In the end, he was hospitalized in Phoenix, Arizona, with a respiratory problem. He had suffered from Parkinson’s disease since the 1980s.

A funeral was to take place June 10, in his hometown of Louisville, Kentucky. The Louisville Courier-Journal reported tickets would be sold because of limited seating.

The CJ, the Telegraph in Great Britain, and many other world newspapers printed details of the service. Ali’s spokesman Bob Gunnell said, after a 30-minute Islamic service led by Muslim scholar Zaid Shakir on June 9 in Freedom Hall, where Ali once fought, 15,500 people will gather on June 10 at the KFC Yum! Center, a 22,000 seat basketball arena in Louisville, and along with millions around the world to watch an interfaith service live at noon (central time) on the internet. The procession will begin at 7 a.m. (central time).

Speakers will include Lonnie Ali, his oldest child Maryum Ali, former President Bill Clinton, Turkish President Recep Erdogan, Jordan’s King Abdullah II, and comedian Billy Crystal, and representatives of the Protestant, Catholic, Buddhist, and Mormon faiths.
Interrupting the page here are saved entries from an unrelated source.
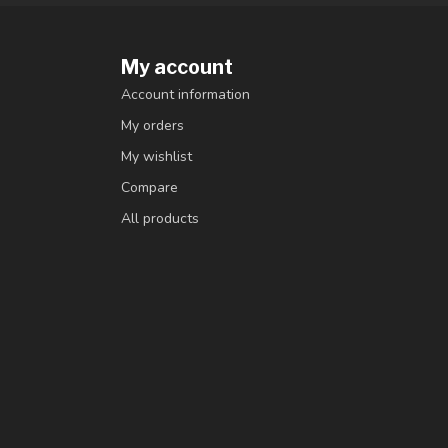
My account
Account information
My orders
My wishlist
Compare
All products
Talk about being a unifying influence.

Atallah Shabazz, the daughter of Malcolm X, will give a poetry reading.

On July 19, 1996, I and millions of others watched the televised images of Ali lighting the cauldron at the Atlanta Olympic Opening Ceremony.

He was the final bearer, receiving the torch from swimmer Janet Evans, who watched him slowed by Parkinson’s, trembling. He lit the small rocket that carried the flame to the cauldron. Evans told reporters, “to stand there in front of the world and inspire even more young people like myself, to be and do and accomplish anything we want to do, it was an epiphany for me. It was a defining moment in my Olympic career.”

These are but a few accomplishments of a man who was highly revered, not just in the sports world. About at least a half dozen news programs on this past Sunday’s talk shows that aired eulogized the boxer telling their parents’ stories. Like my journalism contemporaries, a lot of us were just kids at the time.

Ali was not just a fighter in the ring, but he was a fighter for justice, and social equality. He made an impact on the most powerful political and religious circles as well because of his contentious, but authentic beliefs and actions.

As a young kid watching on a grainy black-and-white television some of the bouts he fought, not so much interested in two men beating on each other, or listening to both the criticism and praise for Ali’s flamboyant outspoken manner, I stopped to watch the style in which he did it. Added to the words he spoke – a braggadocio showman using humor to quell the edgy moments, and the eloquent phrasing of tasteful pre-era Rap – he was an example to us all.

The tragedy at this time is that I cannot fit all the rich stories of how he touched people over his lifetime into this column. I encourage you to take the time to read more about him. Maybe there’s something important future generations will remember about him.

There are sports heroes in this world. Then, there is Ali.